BEGIN DATA TO USE

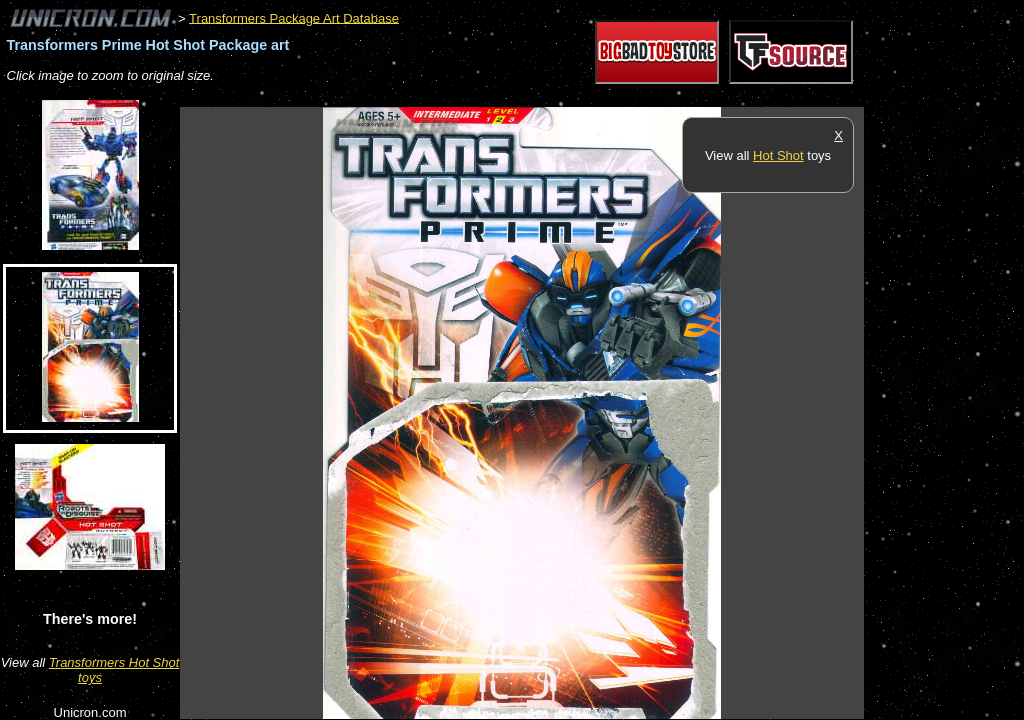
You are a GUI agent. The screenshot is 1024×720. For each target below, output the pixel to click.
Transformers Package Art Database (294, 17)
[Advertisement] (544, 96)
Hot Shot (778, 155)
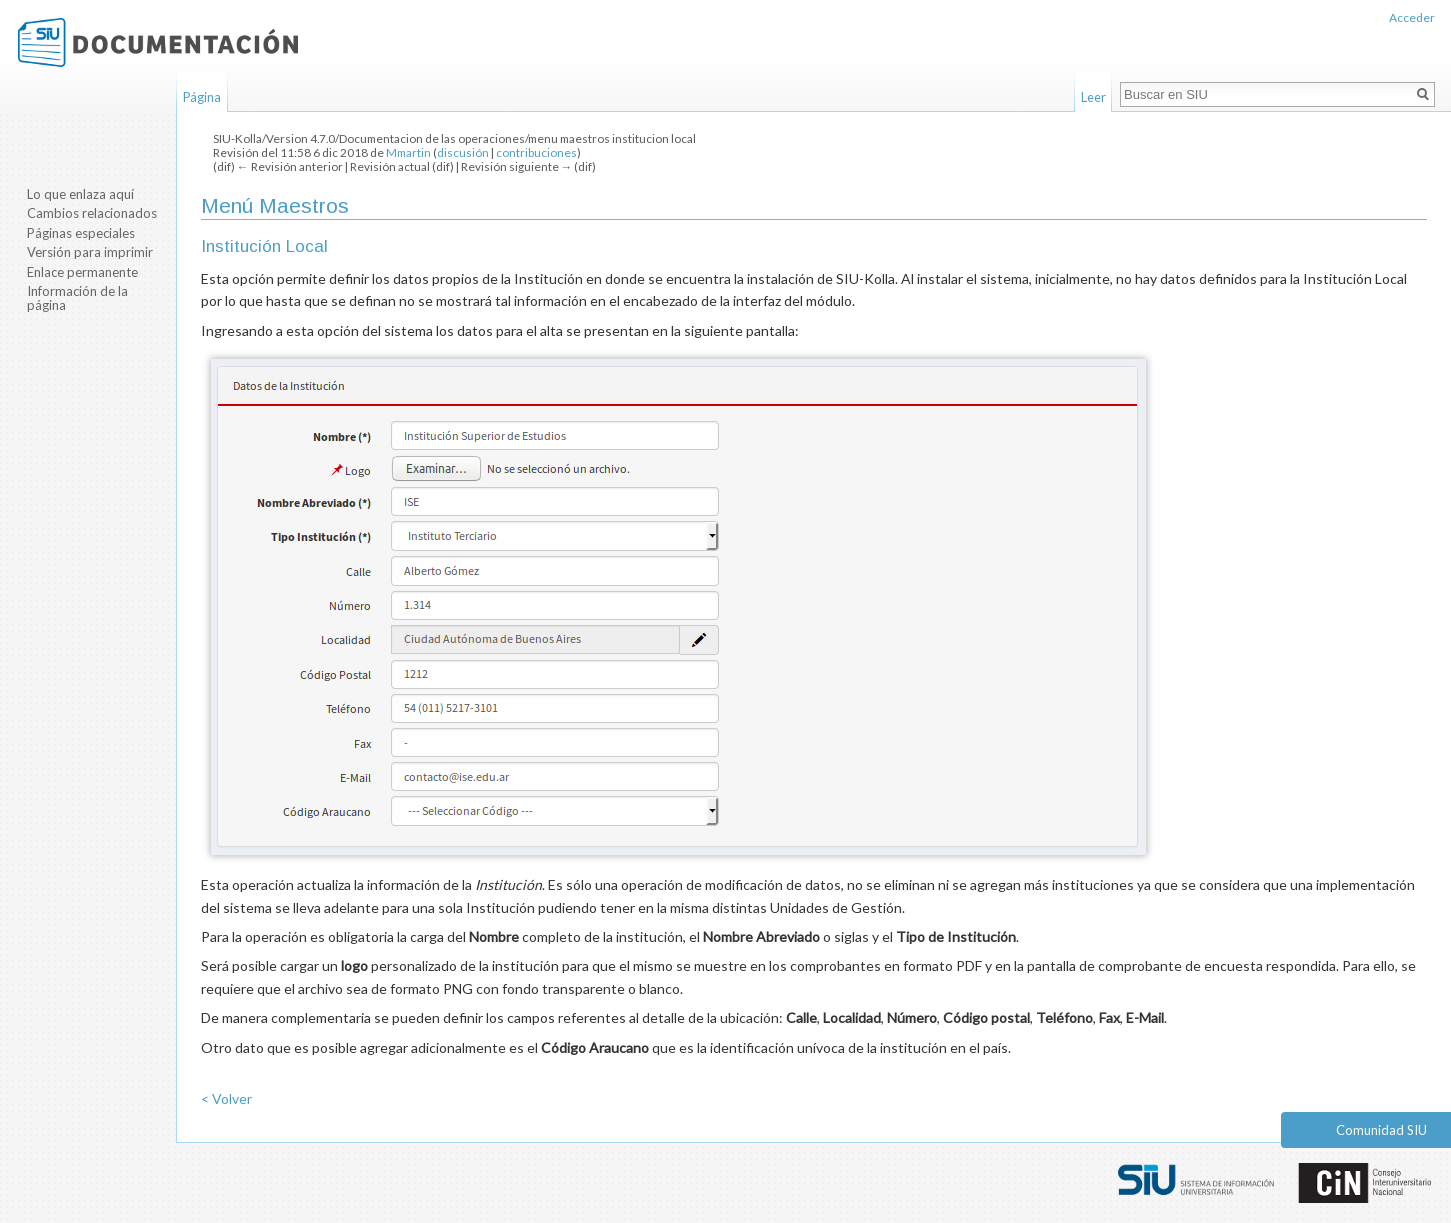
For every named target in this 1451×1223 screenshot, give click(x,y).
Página (202, 97)
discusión (463, 152)
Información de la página (77, 298)
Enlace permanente (82, 272)
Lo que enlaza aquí (80, 194)
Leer (1093, 97)
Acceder (1412, 17)
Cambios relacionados (92, 213)
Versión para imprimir (90, 252)
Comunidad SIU (1381, 1130)
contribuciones (536, 152)
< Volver (226, 1098)
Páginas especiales (81, 233)
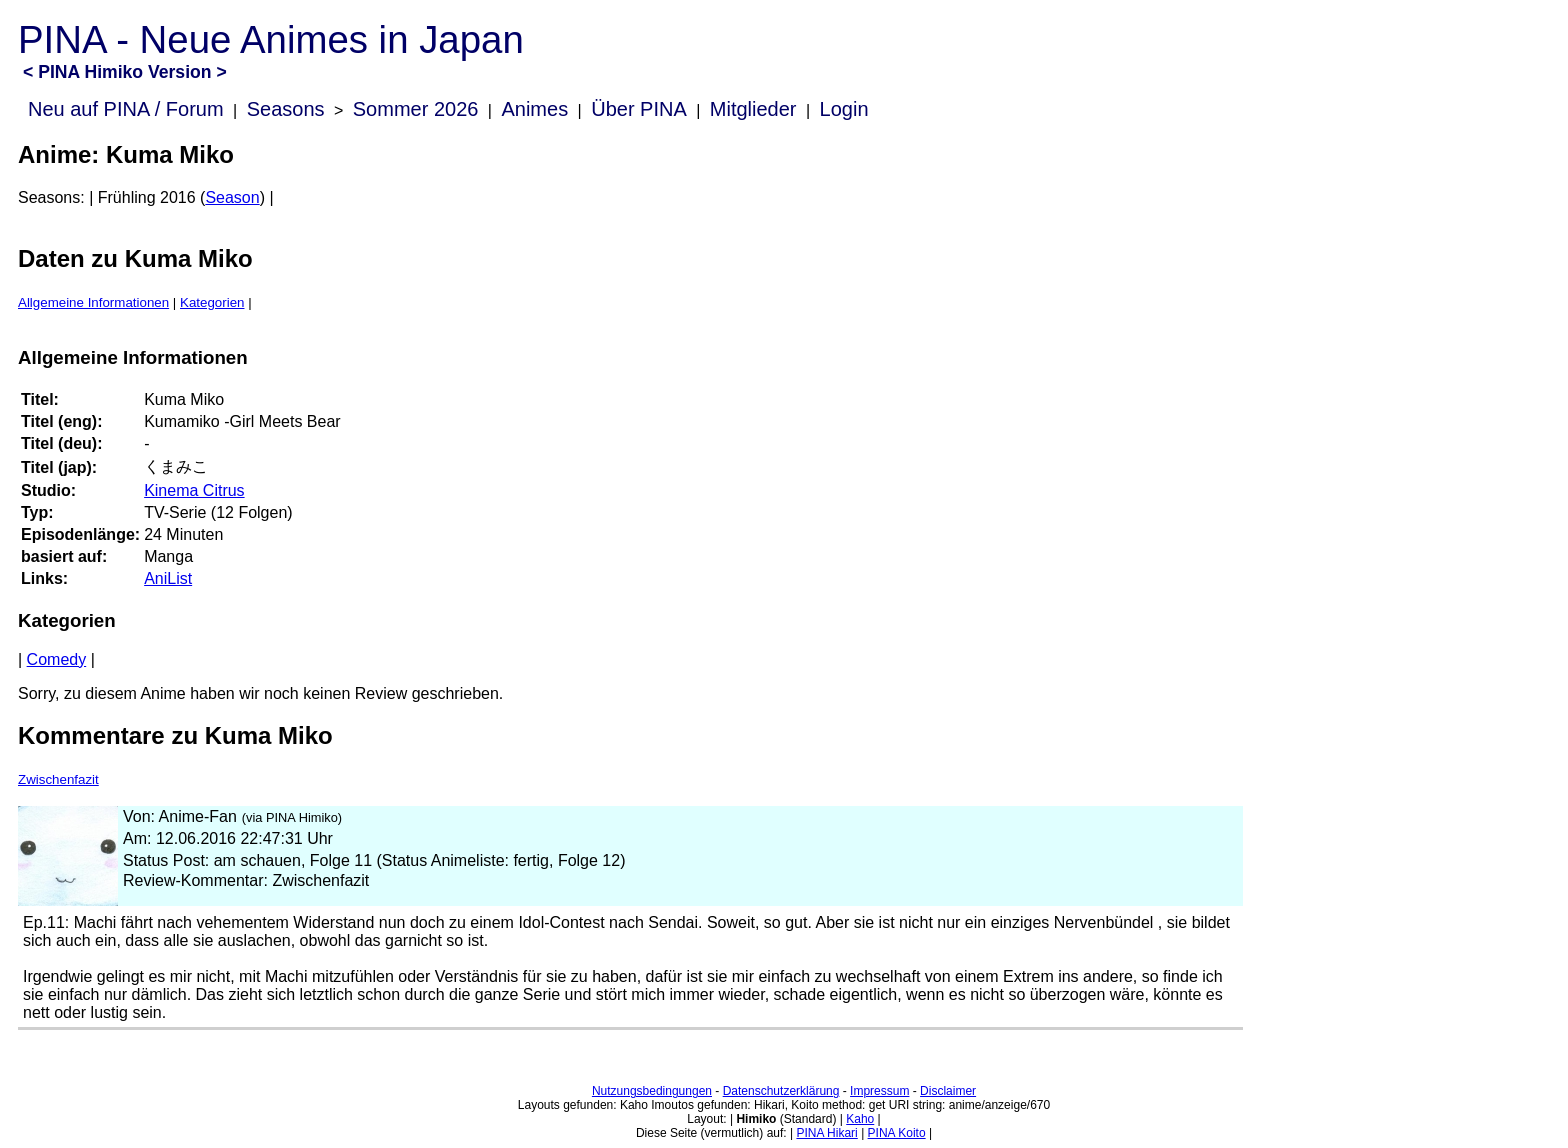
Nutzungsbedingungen (652, 1091)
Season (232, 197)
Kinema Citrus (194, 490)
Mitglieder (753, 109)
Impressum (879, 1091)
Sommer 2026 (416, 109)
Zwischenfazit (58, 779)
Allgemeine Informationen (93, 302)
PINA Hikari (826, 1133)
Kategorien (212, 302)
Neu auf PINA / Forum (126, 109)
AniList (168, 578)
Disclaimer (948, 1091)
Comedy (57, 659)
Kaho (860, 1119)
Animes (534, 109)
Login (844, 109)
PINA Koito (897, 1133)
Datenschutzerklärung (781, 1091)
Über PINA (639, 109)
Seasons (286, 109)
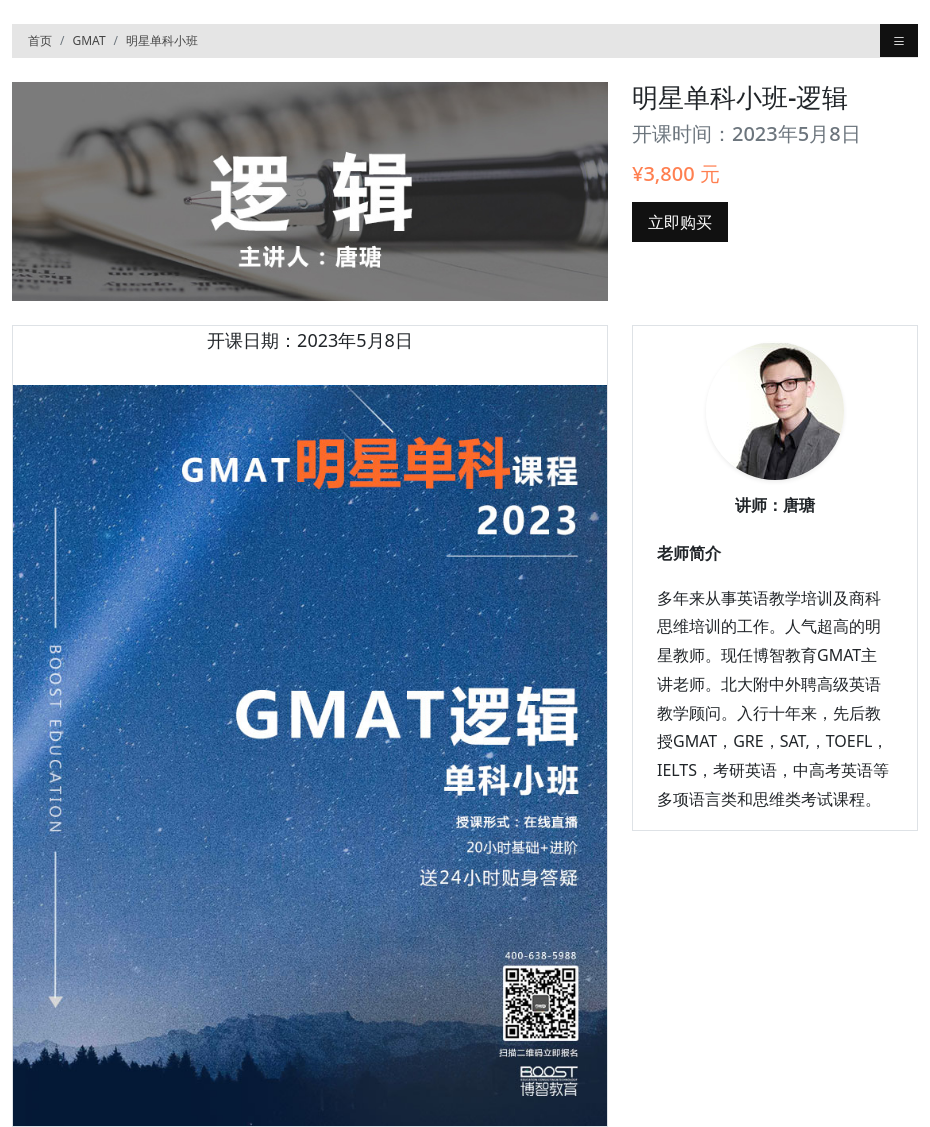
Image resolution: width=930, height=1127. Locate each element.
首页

END DATA TO USE

For this exercise, return every entry verbatim and omit all pictures.

▶ _ANSWER FOR THE TASK_:
You are a GUI agent. The screenshot is 1024×720. For each target below, output the pixel to click.
Transformers Package Art Database (294, 17)
[Advertisement] (544, 96)
Hot Shot (778, 155)
For every named target in this 1451×1223 screenshot, give click(x,y).
Página (202, 97)
discusión (463, 152)
Información de la página (77, 298)
Enlace permanente (82, 272)
Lo que enlaza aquí (80, 194)
Leer (1093, 97)
Acceder (1412, 17)
Cambios relacionados (92, 213)
Versión para imprimir (90, 252)
Comunidad SIU (1381, 1130)
contribuciones (536, 152)
< Volver (226, 1098)
Páginas especiales (81, 233)
Nutzungsbedingungen (652, 1091)
Season (232, 197)
Kinema Citrus (194, 490)
Mitglieder (753, 109)
Impressum (879, 1091)
Sommer 2026 (416, 109)
Zwischenfazit (58, 779)
Allgemeine Informationen (93, 302)
PINA Hikari (826, 1133)
Kategorien (212, 302)
Neu auf PINA / Forum (126, 109)
AniList (168, 578)
Disclaimer (948, 1091)
Comedy (57, 659)
Kaho (860, 1119)
Animes (534, 109)
Login (844, 109)
PINA Koito (897, 1133)
Datenschutzerklärung (781, 1091)
Über PINA (639, 109)
Seasons (286, 109)
Image resolution: width=930, height=1127. Locate each element.
首页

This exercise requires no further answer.